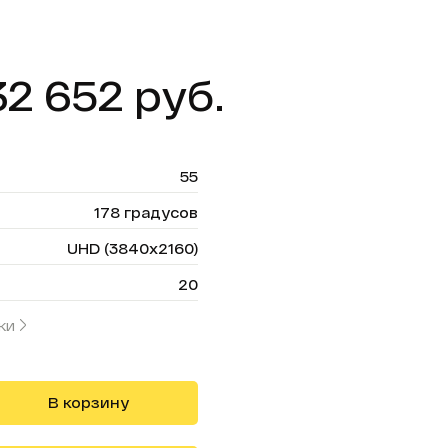
32 652 руб.
55
178 градусов
UHD (3840x2160)
20
ки
В корзину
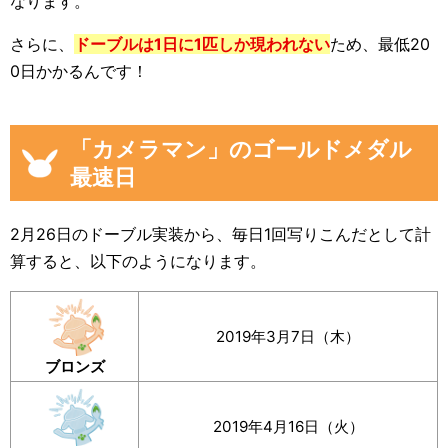
なります。
さらに、
ドーブルは1日に1匹しか現われない
ため、最低20
0日かかるんです！
「カメラマン」のゴールドメダル
最速日
2月26日のドーブル実装から、毎日1回写りこんだとして計
算すると、以下のようになります。
2019年3月7日（木）
ブロンズ
2019年4月16日（火）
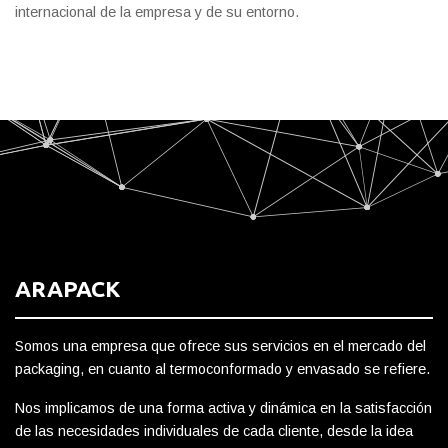
internacional de la empresa y de su entorno.
ARAPACK
Somos una empresa que ofrece sus servicios en el mercado del
packaging, en cuanto al termoconformado y envasado se refiere.
Nos implicamos de una forma activa y dinámica en la satisfacción
de las necesidades individuales de cada cliente, desde la idea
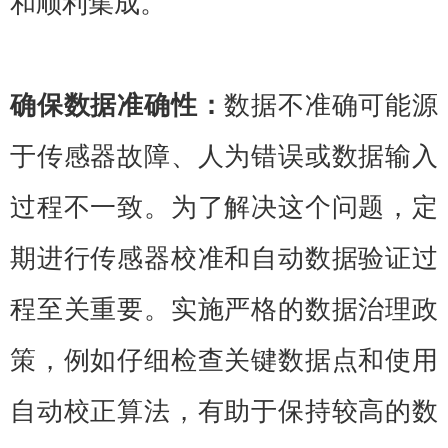
和顺利集成。
确保数据准确性：
数据不准确可能源
于传感器故障、人为错误或数据输入
过程不一致。为了解决这个问题，定
期进行传感器校准和自动数据验证过
程至关重要。实施严格的数据治理政
策，例如仔细检查关键数据点和使用
自动校正算法，有助于保持较高的数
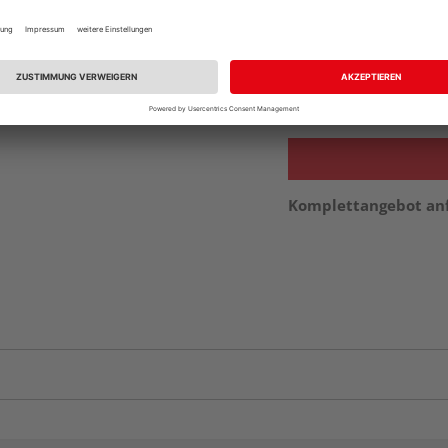
Beim Händler 
Auf Vorbestellun
vue.ads.priceMerch
Komplettangebot an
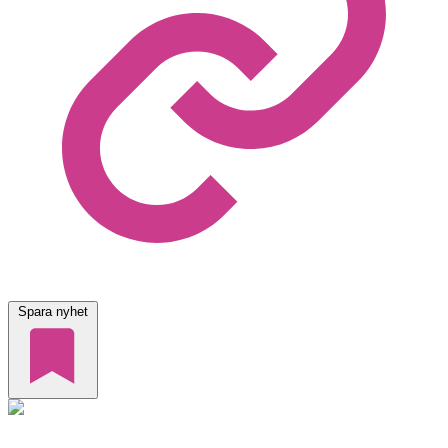
Spara nyhet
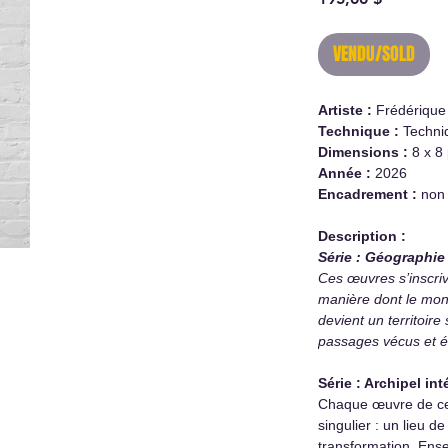
VENDU/SOLD
Artiste :
Frédérique
Technique :
Techni
Dimensions :
8 x 8
Année :
2026
Encadrement :
non 
Description :
Série : Géographie 
Ces œuvres s’inscri
manière dont le mon
devient un territoir
passages vécus et é
Série : Archipel int
Chaque œuvre de cett
singulier : un lieu d
transformation. Ens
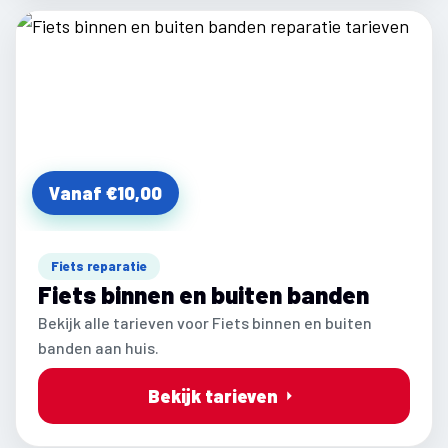
Vanaf €10,00
Fiets reparatie
Fiets binnen en buiten banden
Bekijk alle tarieven voor Fiets binnen en buiten
banden aan huis.
Bekijk tarieven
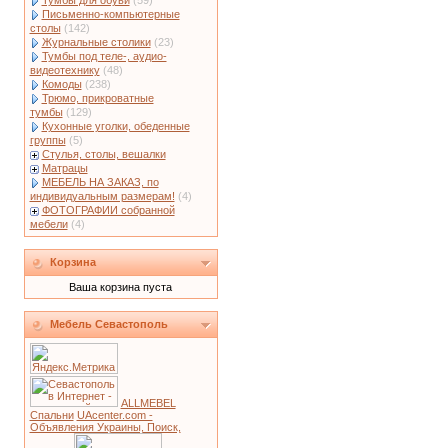
Тумбы для обуви
(59)
Письменно-компьютерные
столы
(142)
Журнальные столики
(23)
Тумбы под теле-, аудио-
видеотехнику
(48)
Комоды
(238)
Трюмо, прикроватные
тумбы
(129)
Кухонные уголки, обеденные
группы
(5)
Стулья, столы, вешалки
Матрацы
МЕБЕЛЬ НА ЗАКАЗ, по
индивидуальным размерам!
(4)
ФОТОГРАФИИ собранной
мебели
(4)
Корзина
Ваша корзина пуста
Мебель Севастополь
ALLMEBEL
Спальни
UAcenter.com -
Объявления Украины, Поиск,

━━━━━━━━━━━━━━━━

TO DO: Across the entries, state how many lines contain "Série", giving the number only.

ANSWER TO THIS EXERCISE: 2